Other residents expressed a mixture of worries, including how much parking space on side streets would be taken up with drivers forced off Polk, and how to find the best way to protect bicyclists. Several people urged the construction of more parking garages to help compensate for the loss of street parking, while others noted that plans for the street needed to take into account older or handicapped users of Polk who couldn’t bike or carry purchases for long distances.

At the conclusion of the neighborhood meeting, SFMTA’s Reiskin said it was back to the drawing board and that his organization would be working with neighborhood groups, Supervisor Chiu, and other stakeholders as they try to square the circle: increase safety for bicyclists and not injure local businesses or residential parking. But with Chiu keeping himself at arm’s length from the controversy, neither he nor Reiskin appeared to earn any appreciation from the main players.

Savit characterized Reiskin’s response as a “retreat,” and Kowalski is unconvinced SFMTA will really change its proposals. “We’re not sure if it’s lip service,” he told the Marina Times.

Both sides of the debate agree that the matter is far from closed. While the SFMTA digests the feedback it received at the meeting, Savit is making a concerted effort to expand her outreach to merchants and residents to try to convince them of the need for the Polk plan. She plans to go back to talk with Polk shopkeepers who appeared “to be on the fence or are open-minded.”

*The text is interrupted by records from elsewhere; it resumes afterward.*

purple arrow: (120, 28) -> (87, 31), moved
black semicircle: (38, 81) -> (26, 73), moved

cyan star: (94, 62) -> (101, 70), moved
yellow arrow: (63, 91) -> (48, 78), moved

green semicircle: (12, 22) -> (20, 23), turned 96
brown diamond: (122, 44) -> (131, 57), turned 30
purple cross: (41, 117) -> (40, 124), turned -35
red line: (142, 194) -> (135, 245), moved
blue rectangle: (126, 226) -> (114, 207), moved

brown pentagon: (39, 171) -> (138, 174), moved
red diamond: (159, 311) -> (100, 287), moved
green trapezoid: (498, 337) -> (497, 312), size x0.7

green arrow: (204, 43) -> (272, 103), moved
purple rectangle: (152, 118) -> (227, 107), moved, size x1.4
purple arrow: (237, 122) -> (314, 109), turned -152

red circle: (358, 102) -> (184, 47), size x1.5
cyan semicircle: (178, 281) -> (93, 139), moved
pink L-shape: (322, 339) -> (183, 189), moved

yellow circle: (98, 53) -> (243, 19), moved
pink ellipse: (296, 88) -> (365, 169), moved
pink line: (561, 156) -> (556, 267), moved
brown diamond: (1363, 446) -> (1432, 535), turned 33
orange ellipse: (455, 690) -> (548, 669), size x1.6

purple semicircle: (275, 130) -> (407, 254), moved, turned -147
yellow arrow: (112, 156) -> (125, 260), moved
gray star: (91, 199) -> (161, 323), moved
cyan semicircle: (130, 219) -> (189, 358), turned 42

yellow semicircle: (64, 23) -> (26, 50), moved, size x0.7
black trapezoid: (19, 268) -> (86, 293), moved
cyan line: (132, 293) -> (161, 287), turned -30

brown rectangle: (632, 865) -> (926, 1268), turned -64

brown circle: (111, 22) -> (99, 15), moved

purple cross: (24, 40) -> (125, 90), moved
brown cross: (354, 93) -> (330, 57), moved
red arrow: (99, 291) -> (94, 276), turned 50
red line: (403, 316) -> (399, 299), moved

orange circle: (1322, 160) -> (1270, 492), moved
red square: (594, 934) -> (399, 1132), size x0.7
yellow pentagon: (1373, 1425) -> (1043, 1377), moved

And Kowalski says the Save Polk Street group will continue its own outreach, building on new connections with other neighborhood groups across the City that are having similar disputes with the SFMTA. If his coalitions can’t block the plan, then he hopes to be able to slow it down enough to give himself time to build pressure. “The next thing we can do is require [SFMTA] to do an environmental impact report,” which he said would require the agency to take into consideration not just Polk Street but nearby projects such as the Bus Rapid Transit plan for Van Ness and the new California Pacific Medical Center building on Geary and Van Ness.

“If that doesn’t slow them down, then the next option we have is to acquire 16,000 valid signatures so we can have it put on the ballot,” Kowalski said. “Those are things we are going to work toward.”